**PROBLEM DETAILS:**
Determine how many lines in the entries below contain "BLOGGAR", and output only that number.

**Extracted page text data:**
Content starts
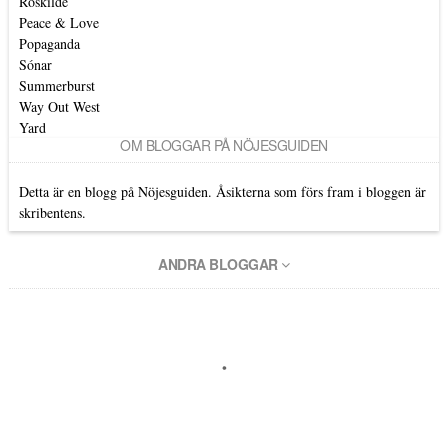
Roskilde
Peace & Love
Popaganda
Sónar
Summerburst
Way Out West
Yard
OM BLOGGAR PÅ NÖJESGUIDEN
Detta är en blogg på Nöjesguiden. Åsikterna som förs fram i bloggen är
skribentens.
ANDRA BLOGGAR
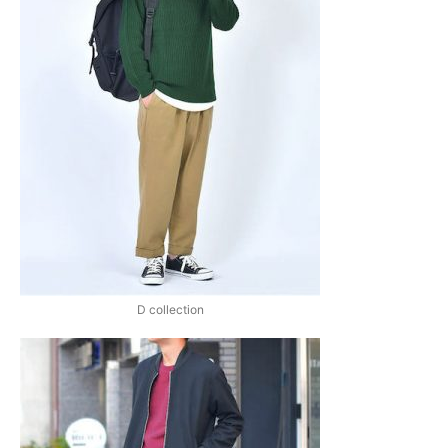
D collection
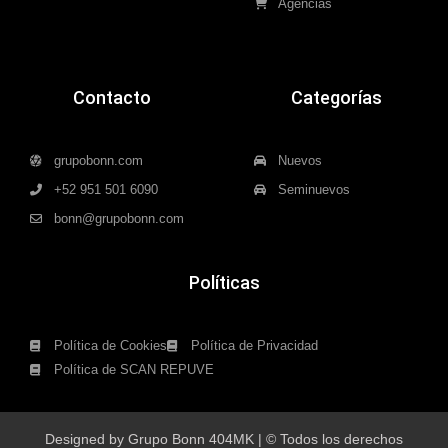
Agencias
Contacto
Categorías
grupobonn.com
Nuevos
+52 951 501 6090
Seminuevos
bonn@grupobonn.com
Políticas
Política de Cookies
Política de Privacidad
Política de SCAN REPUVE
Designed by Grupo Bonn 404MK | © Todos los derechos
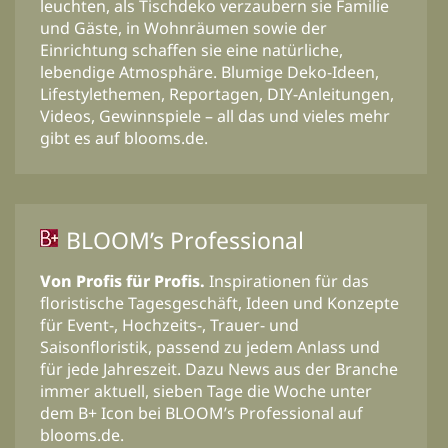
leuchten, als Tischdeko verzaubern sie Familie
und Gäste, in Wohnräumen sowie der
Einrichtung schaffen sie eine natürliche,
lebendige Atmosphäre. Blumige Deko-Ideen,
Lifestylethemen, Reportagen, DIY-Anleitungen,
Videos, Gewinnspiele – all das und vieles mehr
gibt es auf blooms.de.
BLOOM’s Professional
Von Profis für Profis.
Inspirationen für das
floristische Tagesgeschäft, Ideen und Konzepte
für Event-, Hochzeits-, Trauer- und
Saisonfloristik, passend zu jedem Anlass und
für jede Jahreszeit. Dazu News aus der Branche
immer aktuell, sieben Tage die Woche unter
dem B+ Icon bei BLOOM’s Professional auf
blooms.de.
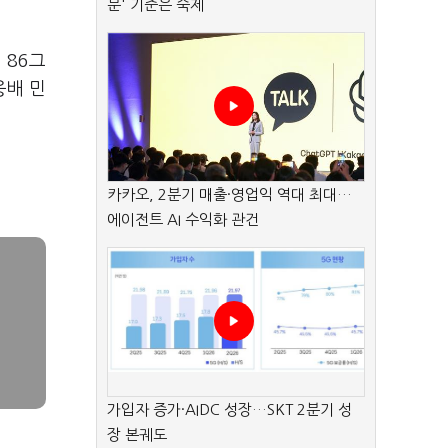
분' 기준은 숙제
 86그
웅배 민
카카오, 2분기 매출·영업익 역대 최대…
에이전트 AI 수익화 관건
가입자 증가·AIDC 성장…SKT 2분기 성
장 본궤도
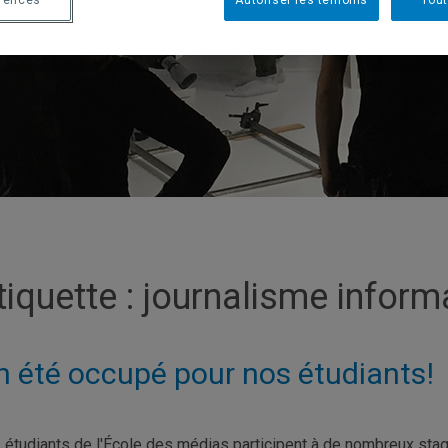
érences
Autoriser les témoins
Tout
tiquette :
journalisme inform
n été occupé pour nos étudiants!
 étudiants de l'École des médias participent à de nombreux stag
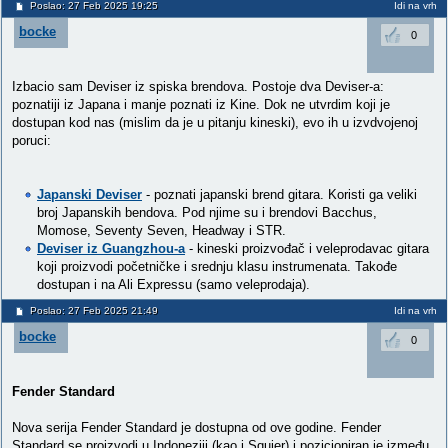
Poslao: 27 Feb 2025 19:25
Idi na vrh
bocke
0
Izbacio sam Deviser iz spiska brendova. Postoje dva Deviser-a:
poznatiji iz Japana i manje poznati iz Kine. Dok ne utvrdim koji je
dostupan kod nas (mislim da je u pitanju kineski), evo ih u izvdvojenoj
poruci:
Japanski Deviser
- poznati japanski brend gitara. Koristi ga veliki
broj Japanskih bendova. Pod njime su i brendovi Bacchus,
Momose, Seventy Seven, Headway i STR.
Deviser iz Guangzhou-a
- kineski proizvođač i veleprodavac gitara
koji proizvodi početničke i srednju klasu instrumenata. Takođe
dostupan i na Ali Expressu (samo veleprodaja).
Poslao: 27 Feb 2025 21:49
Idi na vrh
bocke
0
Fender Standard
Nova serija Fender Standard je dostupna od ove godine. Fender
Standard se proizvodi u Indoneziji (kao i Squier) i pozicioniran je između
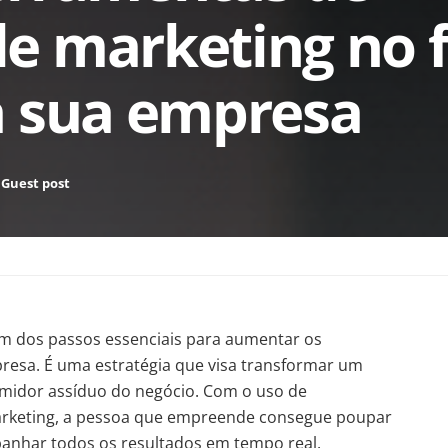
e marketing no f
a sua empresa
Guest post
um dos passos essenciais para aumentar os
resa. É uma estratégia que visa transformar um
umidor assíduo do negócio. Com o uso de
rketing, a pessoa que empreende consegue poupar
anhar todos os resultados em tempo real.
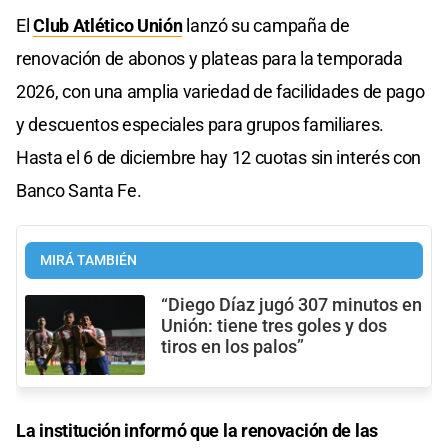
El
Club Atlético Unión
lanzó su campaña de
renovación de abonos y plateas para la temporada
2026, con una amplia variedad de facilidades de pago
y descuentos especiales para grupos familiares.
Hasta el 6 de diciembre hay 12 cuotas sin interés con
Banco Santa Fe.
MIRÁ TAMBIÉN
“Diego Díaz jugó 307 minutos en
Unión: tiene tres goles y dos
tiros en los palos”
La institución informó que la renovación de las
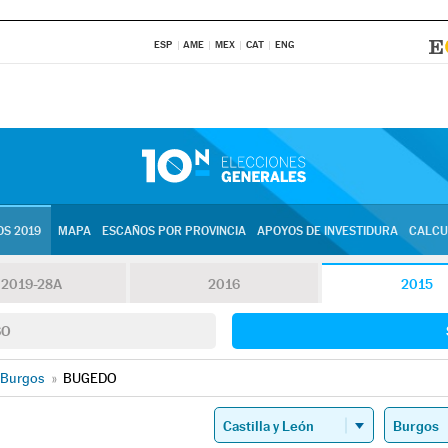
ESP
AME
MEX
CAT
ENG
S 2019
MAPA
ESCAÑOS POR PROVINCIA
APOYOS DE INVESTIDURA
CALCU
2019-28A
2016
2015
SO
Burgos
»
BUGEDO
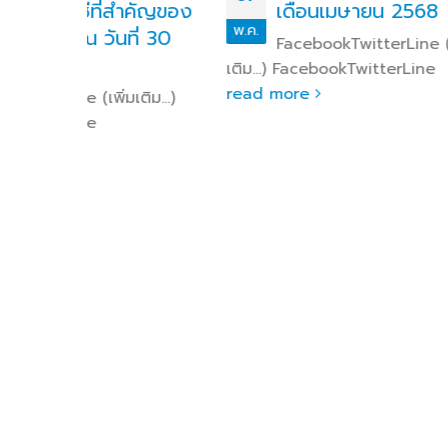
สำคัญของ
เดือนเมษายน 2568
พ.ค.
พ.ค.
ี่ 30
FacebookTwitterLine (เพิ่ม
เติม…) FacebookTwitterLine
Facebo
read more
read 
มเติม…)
Content ends
**WRITTEN SOLUTION:**
2